Three boxes of 1950s Topps cards consigend by Droganes, 53, in the two-day auction, including 36 unopened cello packs from the fourth series of the 1959 baseball set.
Including the buyer’s premium, the baseball cards fetched $57,600. Meanwhile, a box of unopened 1955 Rails & Sails cello packs sold for $13,200, while cello packs of the 1953 World on Wheels set went for $11,400.
Not bad considering they’d been a gift from his enterprising father who bought them on the cheap during a business liquidation buyout in 1964.
Talk about getting a bang for your buck.
“I was expecting higher (for the 1959 box), just from what Heritage was telling me before the auction,” Droganes said. “But the end result didn’t disappoint me, that’s for sure.”
Droganes, 53, was 14 when his father, James Droganes, gave him the boxes of cards. Sam had been collecting baseball cards since 1972 and was a full-fledged collector by 1979, when the cards were gifted to him. A cache of unopened cards printed six years before he was born was a gold mine.
But why didn’t Droganes open the packs?
“I’ve got to admit there was a part of me that did want to open them, but Dad was very meticulous, he’d always look for things in pristine condition and keep it that way,” Droganes said. “I kind of knew that the packs had more value if they were unopened.
“I don’t want to say I was smart, but I had self-control. It was tough not to open.”

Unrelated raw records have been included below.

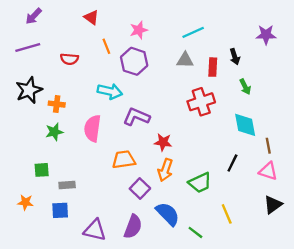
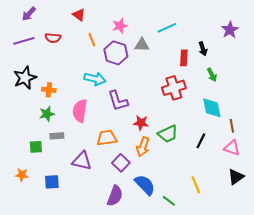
purple star: (266, 35) -> (230, 30), turned -30
red semicircle: (69, 59) -> (53, 38), moved
gray triangle: (185, 60) -> (142, 45), moved
purple L-shape: (136, 117) -> (118, 101), turned -130
green trapezoid: (200, 183) -> (168, 134), moved
gray rectangle: (67, 185) -> (57, 136), moved
purple triangle: (95, 230) -> (82, 161), moved

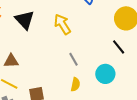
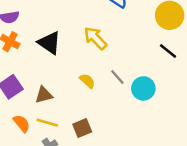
cyan circle: (105, 74) -> (143, 88), moved
yellow semicircle: (75, 84) -> (87, 81), moved, turned -48

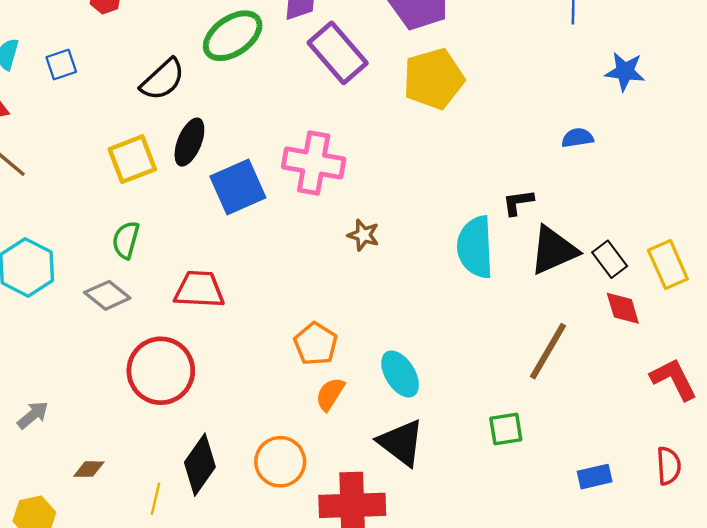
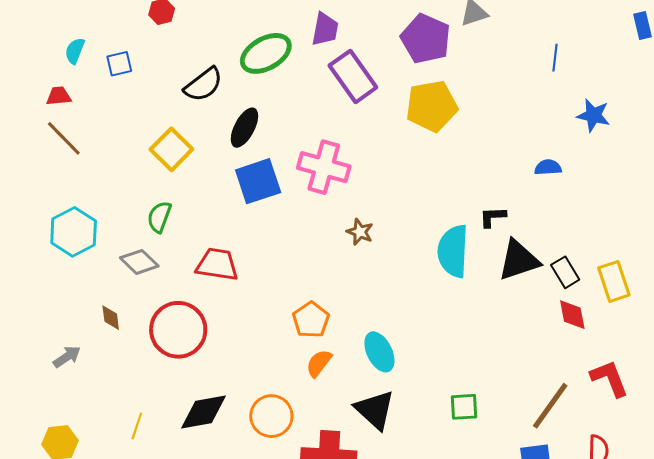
black ellipse: (189, 142) -> (244, 128), moved
yellow square: (132, 159) -> (171, 149), turned -30
brown line: (548, 351) -> (550, 406), moved
black diamond: (200, 465) -> (204, 412), turned 39
brown diamond: (89, 469) -> (111, 318), moved, turned 76
yellow line: (155, 499) -> (137, 426), moved

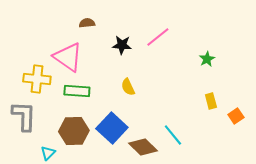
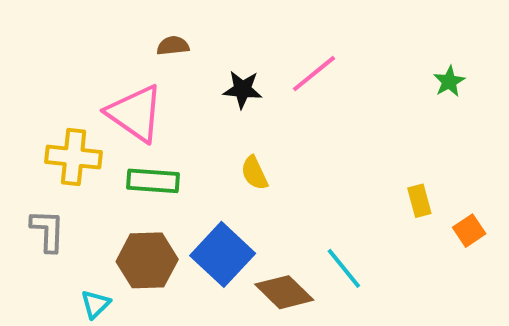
green star: (207, 59) -> (449, 82), moved
gray L-shape: (24, 116) -> (48, 231), size x0.7

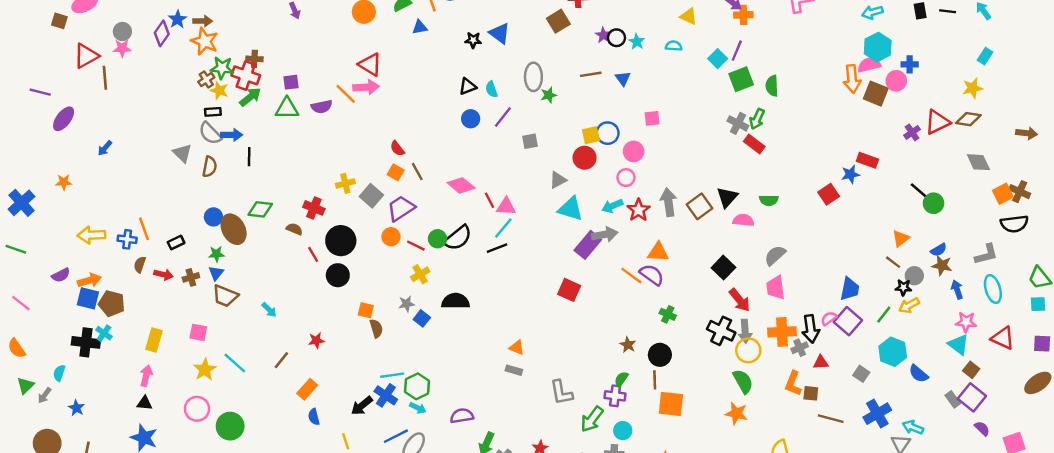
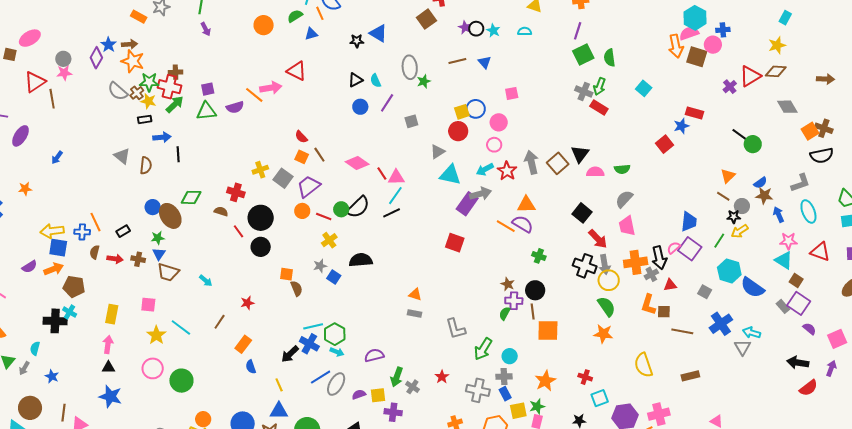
cyan square: (718, 59) -> (644, 88), moved
red triangle: (370, 64) -> (297, 71), moved
gray semicircle: (210, 133) -> (118, 91), moved
green semicircle: (769, 200) -> (622, 169), moved
brown cross: (191, 277) -> (138, 259), turned 32
blue square: (88, 298) -> (58, 248), moved
blue semicircle: (919, 374) -> (752, 287), size x1.4
purple cross: (615, 396) -> (514, 301), moved

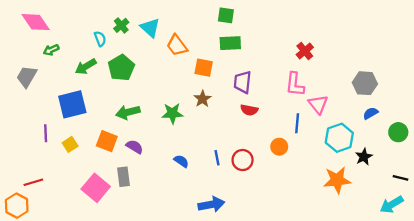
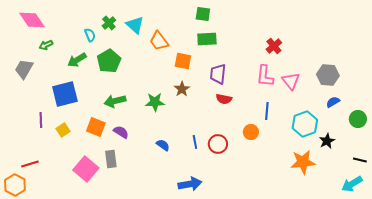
pink triangle: (318, 104) -> (291, 81), moved

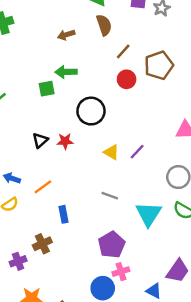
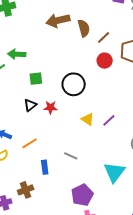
brown semicircle: (104, 25) -> (84, 28), moved
brown arrow: (66, 35) -> (58, 20), size x1.6
green arrow: (66, 72) -> (17, 54), moved
green square: (47, 89) -> (36, 79), moved
gray line: (110, 196) -> (71, 156), moved

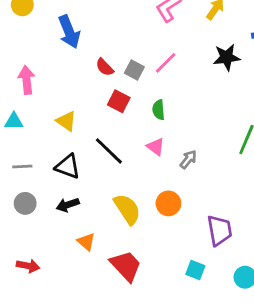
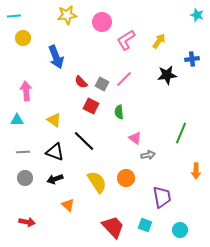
pink triangle: (156, 147) -> (135, 138), moved
gray arrow: (188, 159) -> (148, 155), moved, turned 40
red trapezoid: (126, 266) -> (113, 227), moved

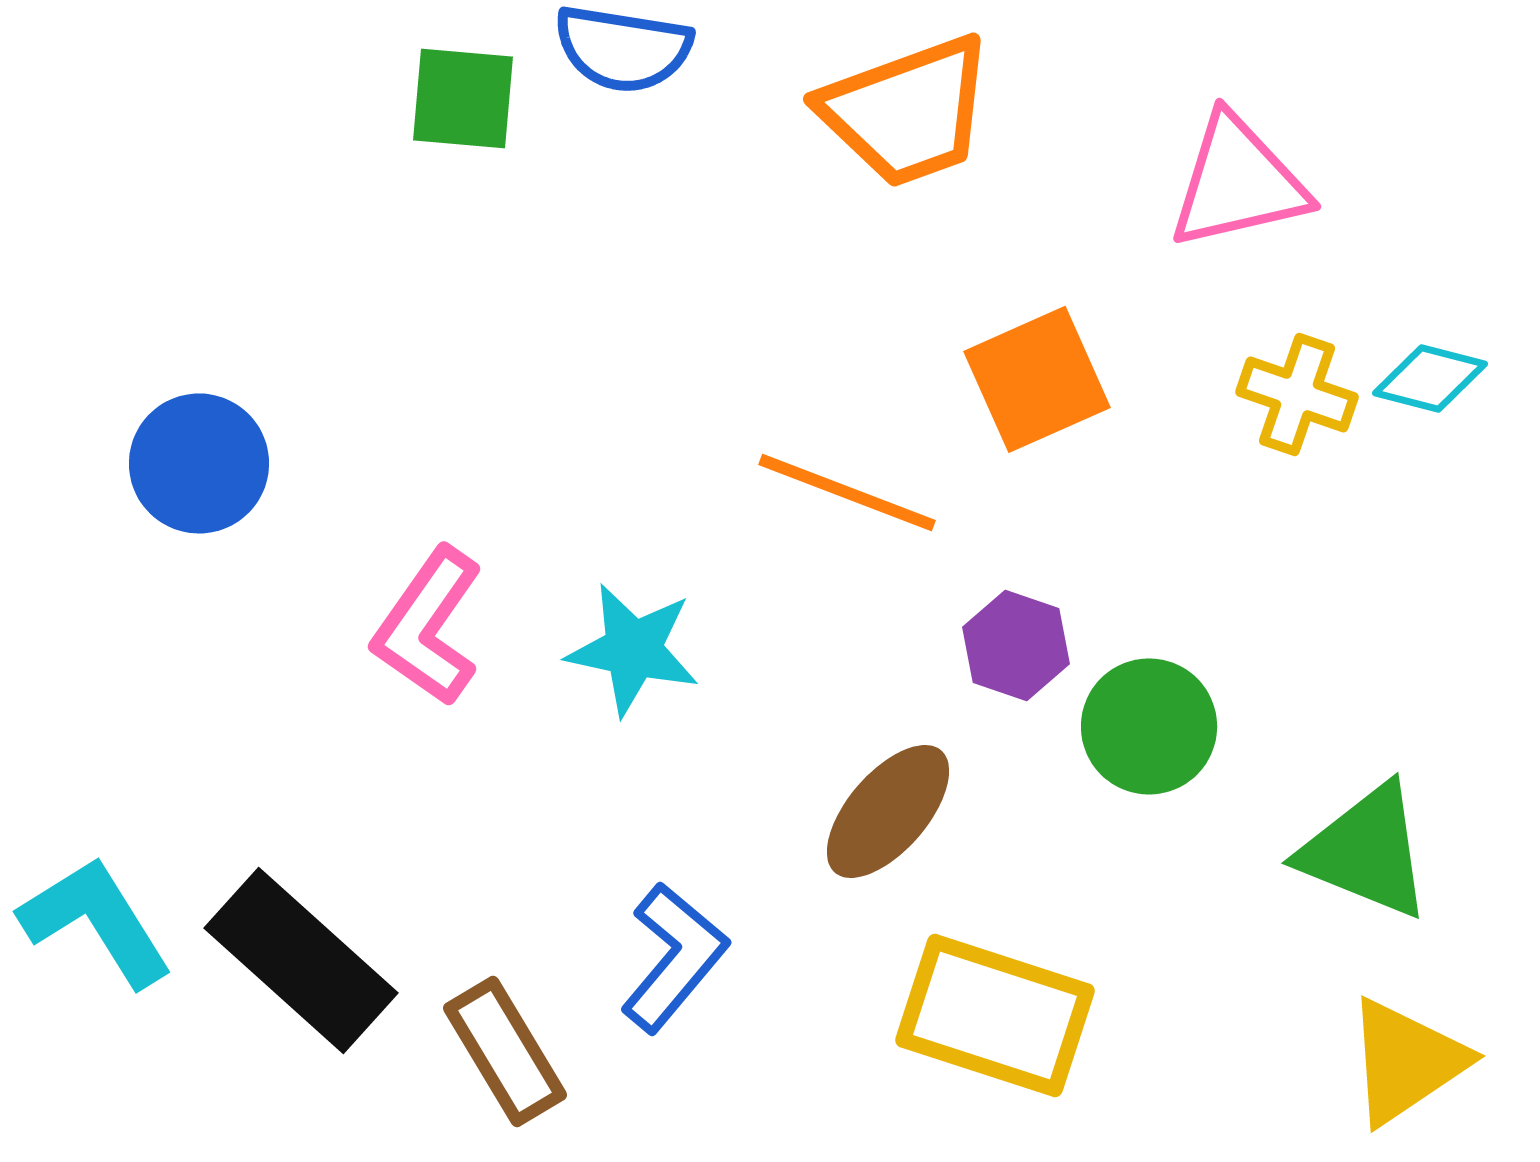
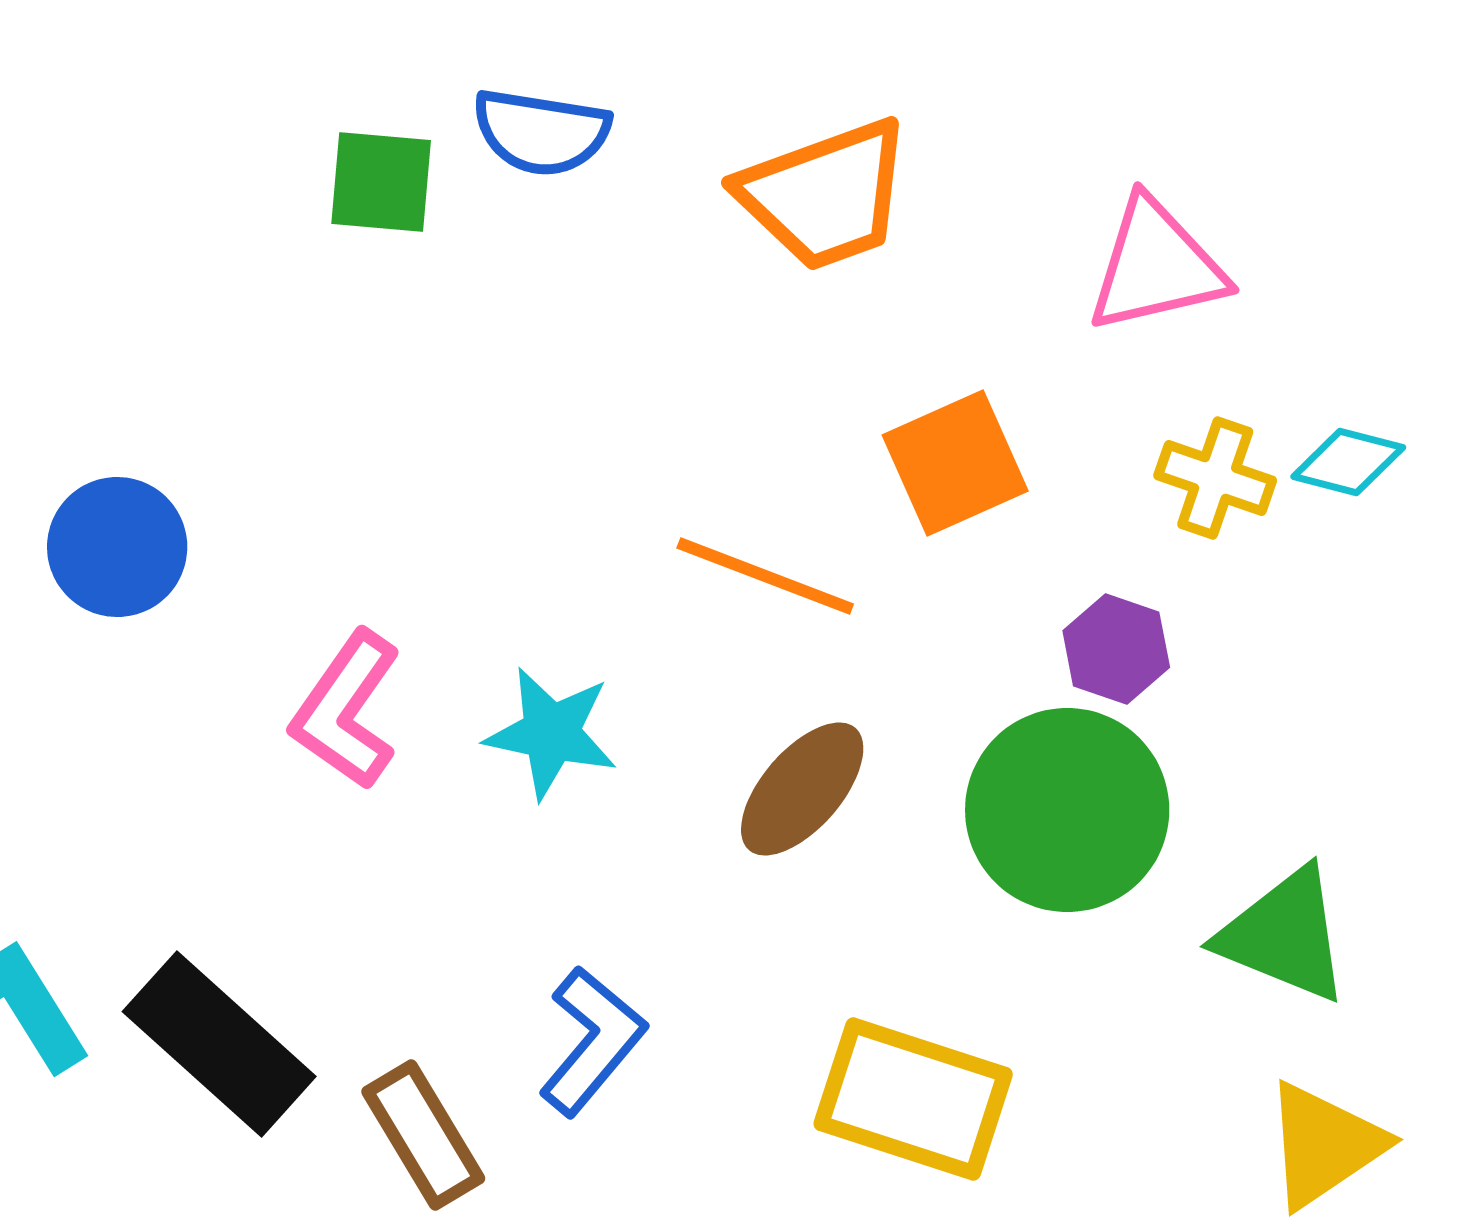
purple hexagon: (1016, 645) -> (1116, 649), moved
green circle: (1149, 726) -> (1067, 810), size x1.5
brown ellipse: (888, 811) -> (802, 789), moved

The box “sat in the (family) store for the better part of 30 years,” Droganes said.
The fourth series in the 1959 baseball set covers card Nos. 265 to 352 in the 572-card set, which was the largest number produced by Topps since the company began selling cards nearly a decade earlier. So, included in those cello packs could be pristine cards of Hall of Famers Ernie Banks (No. 350), Robin Roberts (No. 352), Luis Aparicio (No. 310), Richie Ashburn (No. 300), Hoyt Wilhelm (No. 349) and a combo card of Willie Mays and Ashburn (No. 317). Other key names collectors would recognize are Gil Hodges (No. 270), Billy Martin (No. 295), Joe Adcock (No. 315) and Sal Maglie (No. 309).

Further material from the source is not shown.